Style & Beauty

The good, the bad & the ugly of fast fashion collaborations with luxury designers

Jun 12, 2019 | By LUXUO

The global fashion industry has an estimated value of slightly over 3 trillion dollars; while traditional luxury fashion conglomerates which hold brands like Gucci, Prada, and Louis Vuitton, have maintained strong positions globally, the rapid growth and reach of fast fashion purveyours led by giants like Zara, Forever 21, and H&M have been utilising a controversial strategy of copy-catting runways and then delivering them to market at the speed of the internet. The combination of versatility and affordable pricing makes them a compelling choice for middle income and even some high end consumers who might prefer to spend more on ultimate experiences. Once upon a time, high end brands believed copycats were not only eating their share of the pie but were also creatively offensive, sparing no expense at the courtrooms with lawsuits.
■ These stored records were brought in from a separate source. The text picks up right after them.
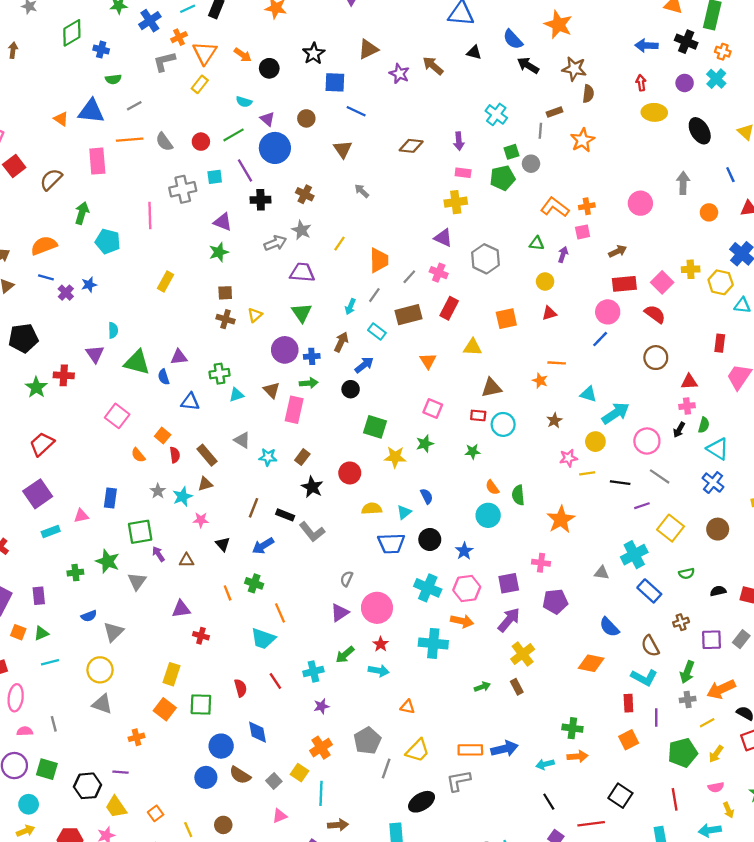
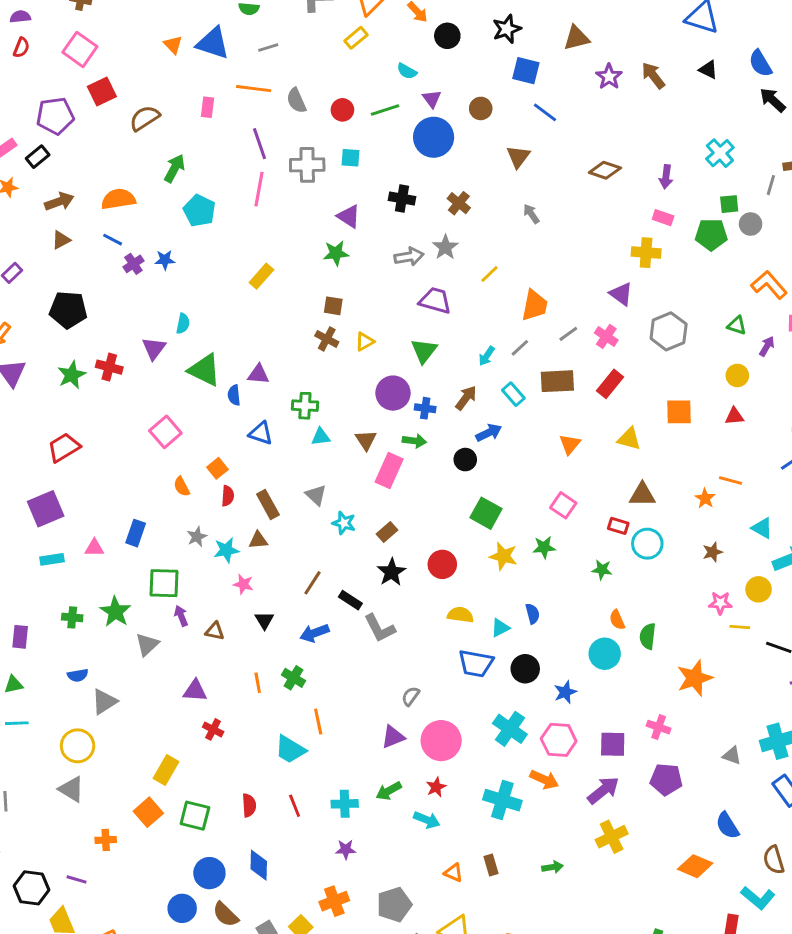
pink rectangle: (97, 161) -> (208, 107), size x0.6
purple line: (245, 170) -> (259, 144), moved
brown rectangle: (517, 687) -> (491, 865), moved

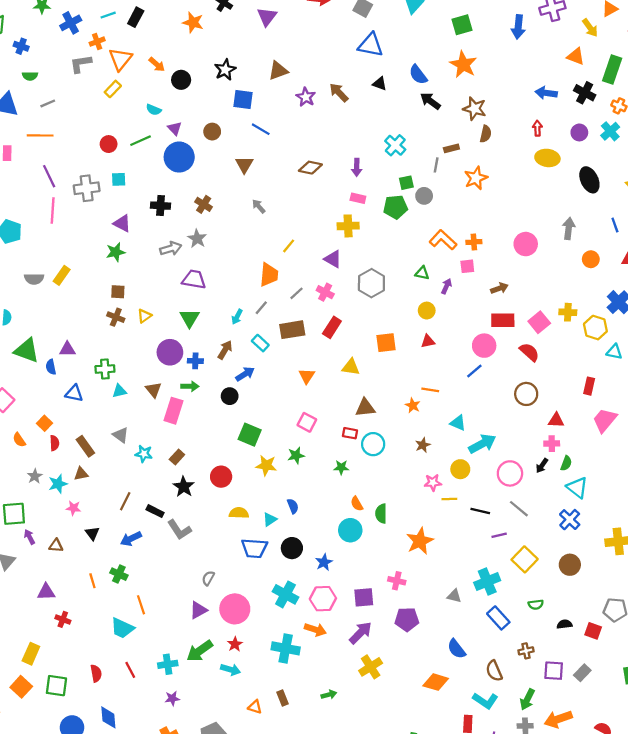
gray semicircle: (296, 101) -> (34, 279), moved, turned -60
yellow line: (489, 274) -> (289, 246), moved
green arrow: (389, 791) -> (200, 651), size x1.4

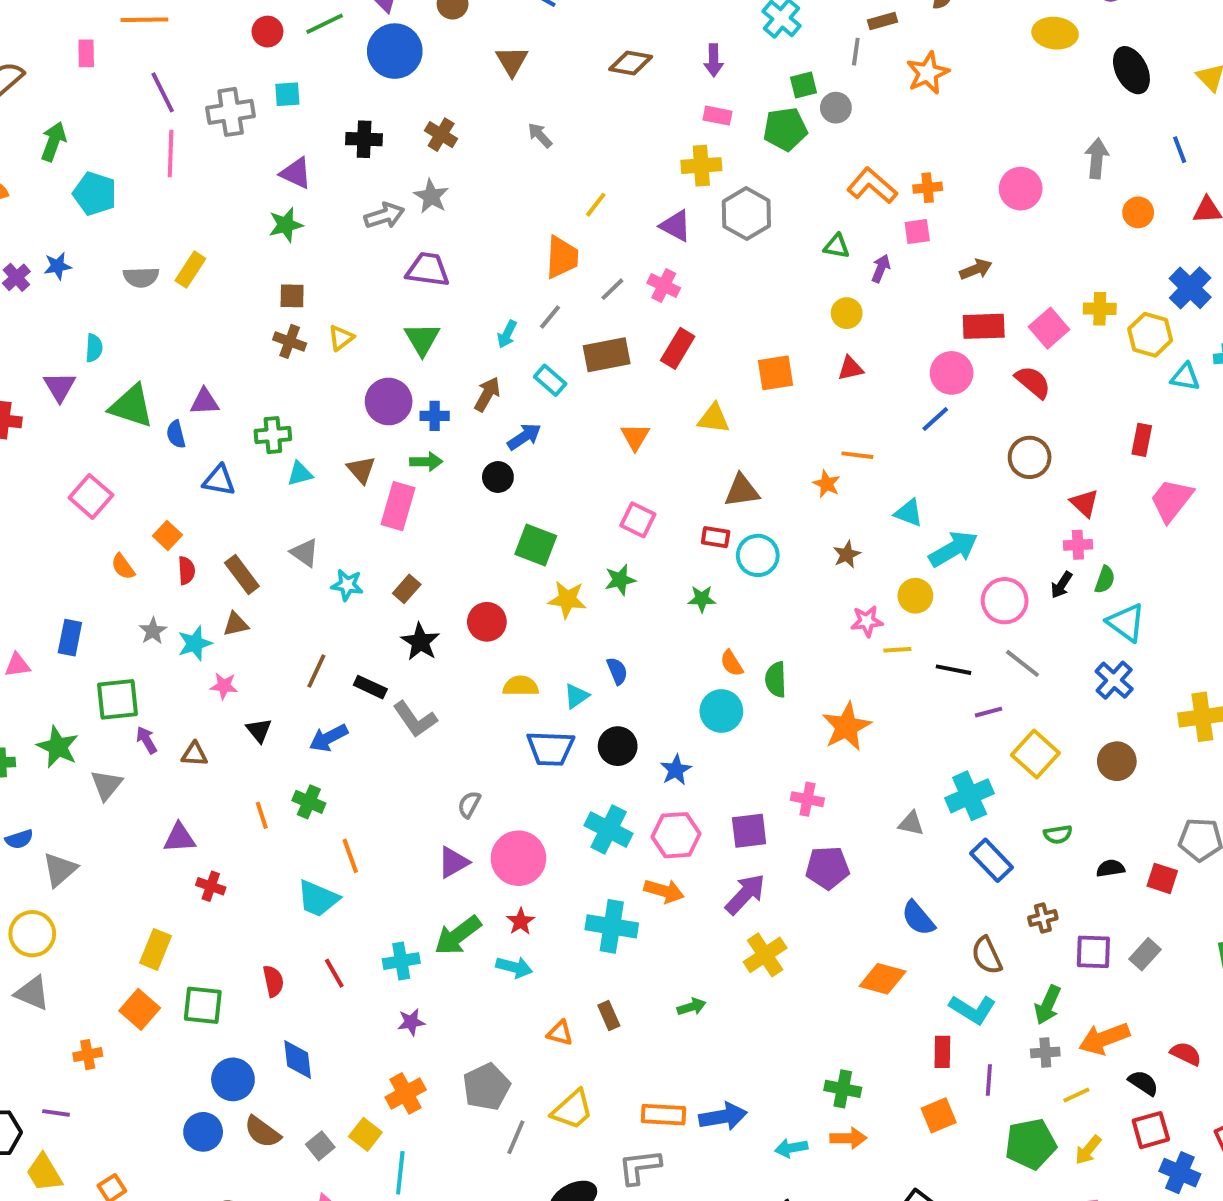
gray hexagon: (371, 283) -> (746, 214), moved
red triangle: (556, 420) -> (1084, 503), turned 42

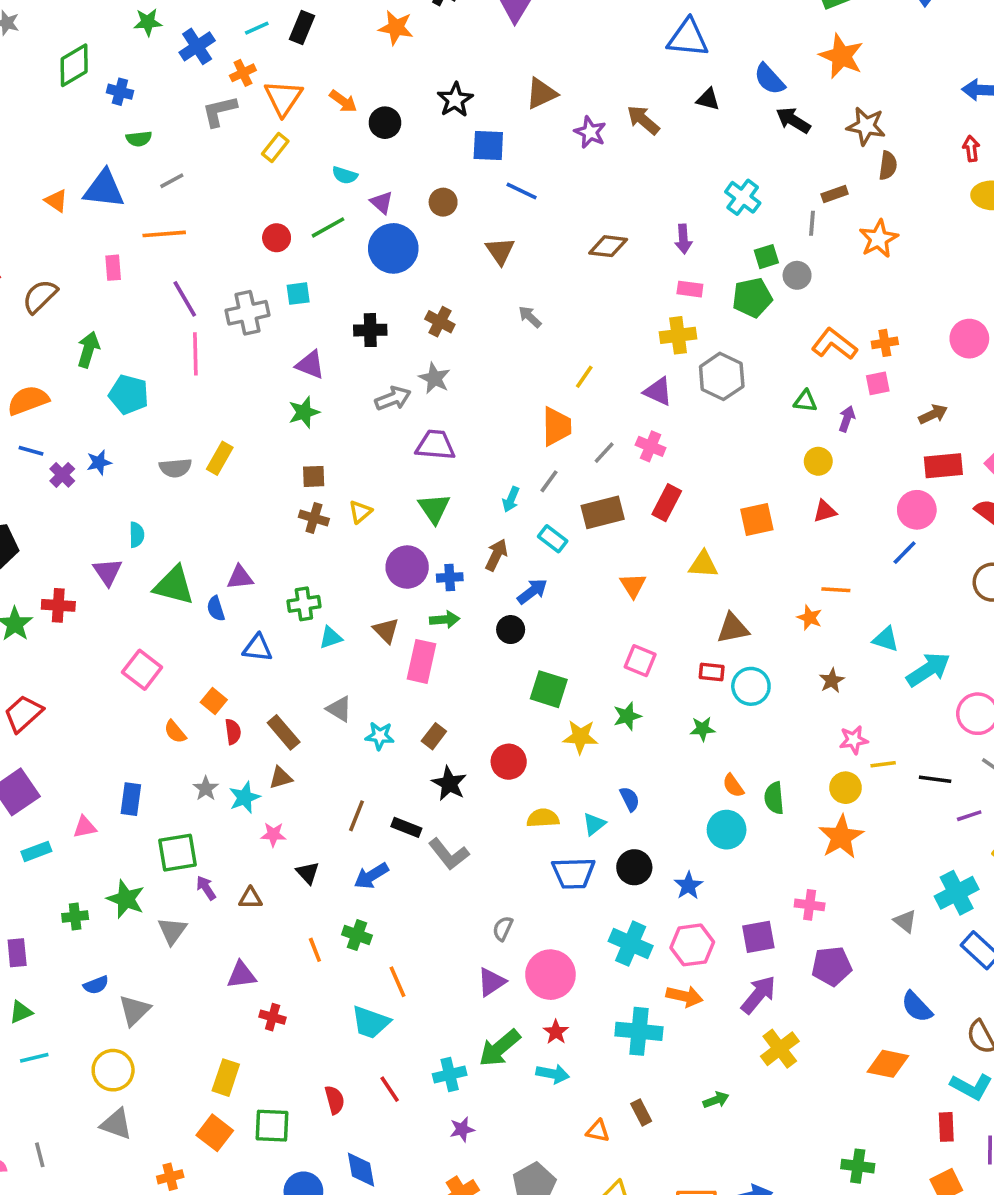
yellow circle: (915, 596) -> (845, 788), moved
gray triangle: (911, 823) -> (905, 921), turned 30

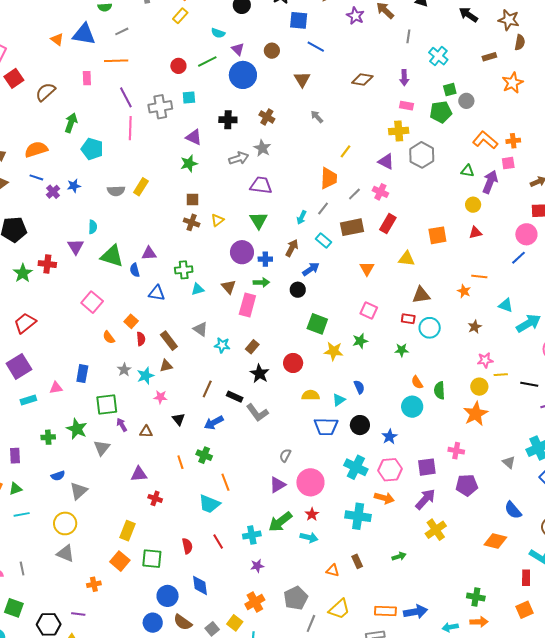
gray line: (812, 223) -> (408, 36), moved
purple arrow: (847, 419) -> (490, 182), size x1.6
However, the utilitarian nature of clothing and thus fashion, makes it difficult to enforce intellectual property protections since “Creative elements of a design that can be separated from the functional elements are subject to protection”. Hence, fast forward, designers, and luxury brands, have reached a somewhat comfortable detente with fast fashion. Or have they?
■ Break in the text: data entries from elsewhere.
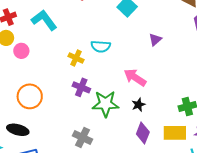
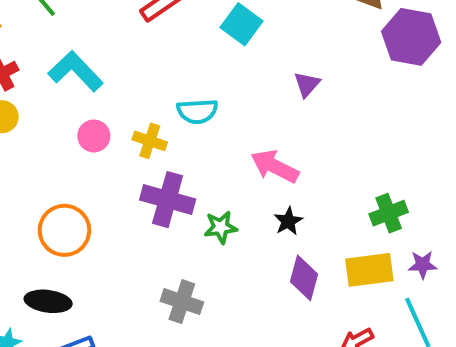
pink circle: (21, 51) -> (94, 136), moved
purple cross: (81, 87) -> (168, 200), size x1.4
green star: (105, 104) -> (221, 227), size x0.6

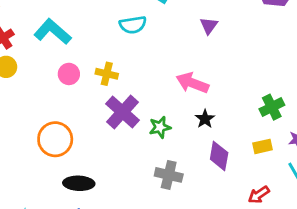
cyan semicircle: (197, 111) -> (133, 25), moved
purple cross: (168, 200) -> (122, 112), turned 32
yellow rectangle: (369, 270) -> (263, 146), size x0.6
black ellipse: (48, 301) -> (79, 183), moved
gray cross: (182, 302) -> (169, 175), moved

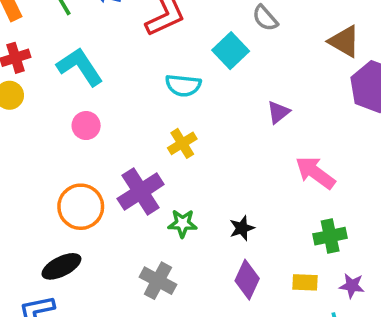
yellow cross: (107, 74) -> (182, 143), moved, turned 30
pink arrow: (192, 83) -> (315, 173), moved
orange circle: (55, 139) -> (81, 207), moved
gray cross: (169, 175) -> (158, 281), moved
black ellipse: (79, 183) -> (61, 266), turned -44

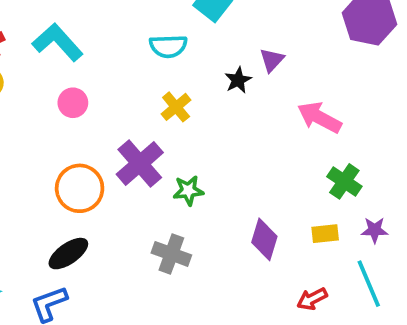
black star: (242, 228) -> (238, 80), moved
green cross: (330, 236) -> (344, 181), turned -36

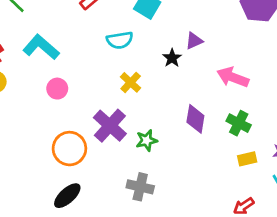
purple triangle: (272, 60) -> (194, 41), turned 30
green cross: (344, 181) -> (239, 123), moved
purple diamond: (264, 239) -> (195, 119), moved

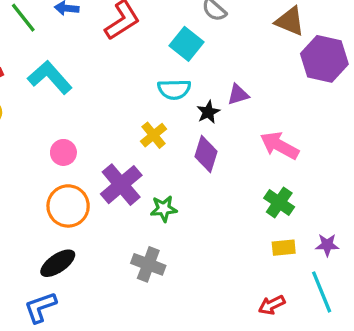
cyan semicircle: (120, 40) -> (174, 89), moved
pink circle: (57, 89) -> (63, 152), moved
purple diamond: (195, 119) -> (206, 154), moved

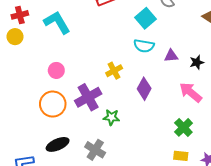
cyan semicircle: (174, 89) -> (144, 46), moved
black star: (208, 112) -> (197, 62), moved
black ellipse: (58, 263) -> (58, 144), moved

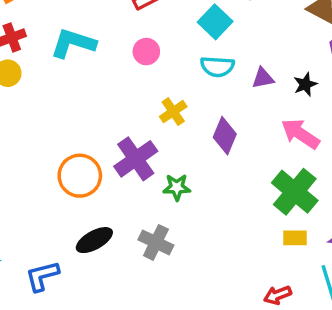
cyan L-shape: (57, 22) -> (73, 43), turned -36
pink circle: (56, 70) -> (146, 52), moved
green cross: (183, 127) -> (295, 192), size x1.5

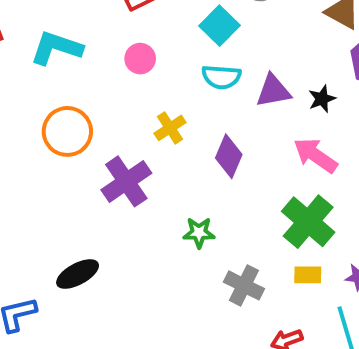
purple triangle: (263, 78) -> (273, 91), size x1.4
orange circle: (80, 176) -> (67, 131), moved
green star: (177, 187) -> (199, 233), moved
gray cross: (156, 242) -> (244, 285), moved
The Good, The Bad & The Ugly of Fast Fashion Collaborations with Luxury Designers and Brands

Oddly, it may sound counterfactual but a 2014 study by Carnegie Mellon University PHD candidates actually found that “Contrary to the conventional wisdom, we find that prohibiting low-end copycats can decrease the demand of high-end brands significantly.” In that regard, the fashion world has grown increasing comfortable with the letter “X” as a result. Often associated with brand collaborations, ‘SUPREME X COMME DES GARÇONS SHIRT’, for example, have become a staple trend between high end, streetwear and fast fashion, igniting social media feeds with announcements unveiling their latest collaborations to great hype. From Vivienne Westwood’s capsule collection for Burberry to Kim Jones for Dior’s menswear, everyone has acknowledge its impact of bringing influential brands and people together for a solid collaboration.
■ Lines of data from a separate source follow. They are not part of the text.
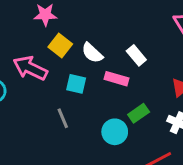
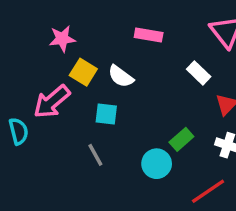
white rectangle: (136, 55) -> (199, 73), moved
pink arrow: (30, 68) -> (52, 102), turned -60
pink rectangle: (116, 79) -> (149, 35), moved

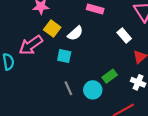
white semicircle: (121, 76) -> (75, 33), turned -84
gray line: (95, 155) -> (68, 88), moved

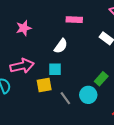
yellow square: (52, 28) -> (44, 85), moved, turned -35
pink arrow: (31, 45) -> (22, 66), turned -145

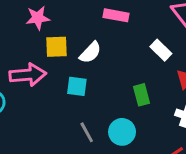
green rectangle: (101, 79) -> (142, 95), moved, turned -64
yellow square: (44, 85) -> (56, 47), moved

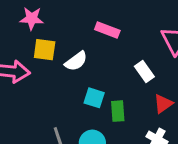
cyan square: (77, 86) -> (94, 98), moved

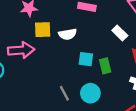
white semicircle: (76, 61) -> (68, 34), turned 36

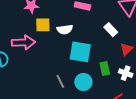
cyan square: (86, 59) -> (80, 52), size x1.6
green rectangle: (105, 66) -> (105, 69), moved

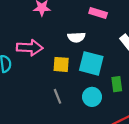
yellow square: (43, 25) -> (61, 64), moved
gray line: (60, 81) -> (58, 96), moved

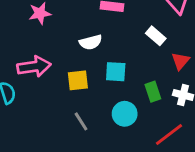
cyan square: (91, 63) -> (116, 72), size x0.7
Louis Vuitton and Supreme, which sold out at eight dedicated pop-ups around the world and has increase in resale value on platforms such as eBay. You can currently buy a red keepall for just under £14,000 on the latter, almost six times the original retail price. Such luxury collaborations have proven its success and economic sense over the years and the word ‘collaboration; has been part of fashion’s everyday language.